Im Zweiten Weltkrieg wurden annähernd 10.000 Soldaten allein wegen Simulation von Krankheiten oder von Selbstverletzungen zum Tode verurteilt. Um der Front zu entkommen und ihr Leben zu retten, hatten sich einige eine schwerwiegende Verletzung zugefügt, die nur in Deutschland behandelt werden konnte. Wurde entdeckt, dass die Verletzung selbst verursacht war, folgte eine Anklage wegen „Zersetzung der Wehrkraft des Volkes“. Vor allem gegen Ende des Krieges reichte dies, um die armen Teufel zum Tode zu verurteilen. Selbstverstümmelung war im Übrigen ein Delikt der einfachen Soldaten. Das überrrascht nicht gerade, waren der Leidensdruck und die Gefahr, im Kampfeinsatz getötet zu werden, bei ihnen doch weit größer als bei den höheren Rängen oder gar in der Etappe.

Von den Selbstverletzern und Simulanten sorgfältig zu trennen sind die jungen Soldaten, die durch den Kriegseinsatz traumatisiert wurden. Im Ersten Weltkrieg sprach man durchaus abwertend von „Kriegszitterern“, heute spricht man von einer „Posttraumatischen Belastungsstörung“ (Näheres im dritten Teil unseres Buches).
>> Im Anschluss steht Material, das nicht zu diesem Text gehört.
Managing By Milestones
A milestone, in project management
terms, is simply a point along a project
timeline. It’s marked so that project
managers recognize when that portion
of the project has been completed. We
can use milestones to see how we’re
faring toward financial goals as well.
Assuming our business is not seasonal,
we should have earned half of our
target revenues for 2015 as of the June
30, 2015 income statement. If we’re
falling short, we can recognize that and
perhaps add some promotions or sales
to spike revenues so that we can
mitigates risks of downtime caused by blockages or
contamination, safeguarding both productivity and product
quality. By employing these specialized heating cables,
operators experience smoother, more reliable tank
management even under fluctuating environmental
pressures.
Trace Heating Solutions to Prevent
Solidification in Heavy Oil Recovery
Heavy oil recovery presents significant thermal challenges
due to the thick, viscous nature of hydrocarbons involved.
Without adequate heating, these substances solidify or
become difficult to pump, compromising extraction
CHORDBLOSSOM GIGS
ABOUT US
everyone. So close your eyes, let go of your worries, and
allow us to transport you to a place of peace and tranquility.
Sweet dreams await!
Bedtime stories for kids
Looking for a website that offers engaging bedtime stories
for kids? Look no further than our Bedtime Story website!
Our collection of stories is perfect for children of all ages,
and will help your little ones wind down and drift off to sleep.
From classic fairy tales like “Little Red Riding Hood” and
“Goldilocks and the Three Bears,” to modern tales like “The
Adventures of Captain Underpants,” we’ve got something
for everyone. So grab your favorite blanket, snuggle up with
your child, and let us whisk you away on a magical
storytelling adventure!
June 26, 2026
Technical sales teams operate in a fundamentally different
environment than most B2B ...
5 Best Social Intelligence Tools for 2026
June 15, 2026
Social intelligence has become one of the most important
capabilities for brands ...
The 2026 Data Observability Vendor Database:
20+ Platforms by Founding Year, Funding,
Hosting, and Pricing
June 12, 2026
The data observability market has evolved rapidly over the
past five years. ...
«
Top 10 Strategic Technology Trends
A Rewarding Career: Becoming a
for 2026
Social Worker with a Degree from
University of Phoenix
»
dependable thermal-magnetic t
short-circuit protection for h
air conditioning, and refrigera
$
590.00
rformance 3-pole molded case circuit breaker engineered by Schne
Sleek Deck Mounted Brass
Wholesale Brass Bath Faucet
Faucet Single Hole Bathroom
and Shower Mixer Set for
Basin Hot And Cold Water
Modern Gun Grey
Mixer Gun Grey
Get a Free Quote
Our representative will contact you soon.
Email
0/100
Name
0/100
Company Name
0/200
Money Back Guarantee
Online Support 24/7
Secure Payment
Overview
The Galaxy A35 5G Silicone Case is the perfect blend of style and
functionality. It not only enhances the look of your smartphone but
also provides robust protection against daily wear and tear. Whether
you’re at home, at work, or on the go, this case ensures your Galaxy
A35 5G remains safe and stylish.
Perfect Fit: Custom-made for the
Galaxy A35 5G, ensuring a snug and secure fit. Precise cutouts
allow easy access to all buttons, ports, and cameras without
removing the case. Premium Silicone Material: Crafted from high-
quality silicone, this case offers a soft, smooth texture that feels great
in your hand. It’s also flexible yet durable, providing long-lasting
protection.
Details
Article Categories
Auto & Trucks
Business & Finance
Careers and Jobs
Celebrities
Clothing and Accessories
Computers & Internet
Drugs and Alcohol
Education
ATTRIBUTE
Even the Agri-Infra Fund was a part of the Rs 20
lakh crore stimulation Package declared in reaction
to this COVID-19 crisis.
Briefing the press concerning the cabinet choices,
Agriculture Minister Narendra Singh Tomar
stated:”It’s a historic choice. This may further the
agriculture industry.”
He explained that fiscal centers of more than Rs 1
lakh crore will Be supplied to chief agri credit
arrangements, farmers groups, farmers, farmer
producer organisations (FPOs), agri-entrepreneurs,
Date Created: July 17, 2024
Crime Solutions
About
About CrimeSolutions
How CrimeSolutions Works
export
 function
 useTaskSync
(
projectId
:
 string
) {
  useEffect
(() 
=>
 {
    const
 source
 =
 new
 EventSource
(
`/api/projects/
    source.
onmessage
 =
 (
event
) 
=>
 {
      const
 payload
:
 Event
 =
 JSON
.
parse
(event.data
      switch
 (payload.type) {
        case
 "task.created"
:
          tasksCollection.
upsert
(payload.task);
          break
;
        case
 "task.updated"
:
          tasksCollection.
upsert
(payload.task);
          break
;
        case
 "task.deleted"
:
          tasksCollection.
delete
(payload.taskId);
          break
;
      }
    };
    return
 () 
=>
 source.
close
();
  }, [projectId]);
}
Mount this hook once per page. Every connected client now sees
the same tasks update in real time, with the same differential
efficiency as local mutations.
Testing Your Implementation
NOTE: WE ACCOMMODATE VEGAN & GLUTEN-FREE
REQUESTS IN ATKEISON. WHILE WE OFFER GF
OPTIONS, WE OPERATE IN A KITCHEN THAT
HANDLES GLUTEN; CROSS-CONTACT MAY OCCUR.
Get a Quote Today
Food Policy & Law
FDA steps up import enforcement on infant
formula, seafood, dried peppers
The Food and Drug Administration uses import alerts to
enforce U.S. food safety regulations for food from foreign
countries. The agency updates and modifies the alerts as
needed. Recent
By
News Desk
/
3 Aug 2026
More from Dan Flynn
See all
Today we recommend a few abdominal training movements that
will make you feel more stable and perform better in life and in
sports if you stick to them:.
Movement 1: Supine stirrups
Wenn der Körper schreit, weil die Seele leidet

Der Simulation ähnlich, aber unbedingt gegen sie abzugrenzen, sind die „somatoformen Störungen“ (aus dem Griechischen von sõma, gleich Körper); als Beispiel sei die sog. Konversionsstörung genannt. Ihre Kennzeichen sind sensorische und/oder motorische Ausfälle, wie etwa plötzlicher Verlust des Sehvermögens oder plötzlicher Verlust der Muskelkontrolle (Lähmungserscheinungen). Diese somatoformen Störungen haben keine nachweisbaren anatomisch-physiologischen Grundlagen und sind willentlich nicht kontrollierbar. Die Konversionsstörung hat mit den simulierten Krankheiten lediglich die Zielsetzung gemeinsam: Sie dient dem Zweck, besonderen Belastungssituationen auszuweichen oder einer bestimmten Verantwortung zu entgehen, allerdings ohne Beteiligung des Bewusstseins. Achtung: Solche Konversionsstörungen bedürfen einer zeitaufwendigen tiefenpsychologisch orientierten Therapie, um die Problematik bewusst zu machen. Des Weiteren ist eine Verhaltenstherapie notwendig, um die Kompetenzen der Alltagsbewältigung zu verbessern. Für Simulanten reicht es, ihnen kurz auf die Pfoten zu hauen – so man will.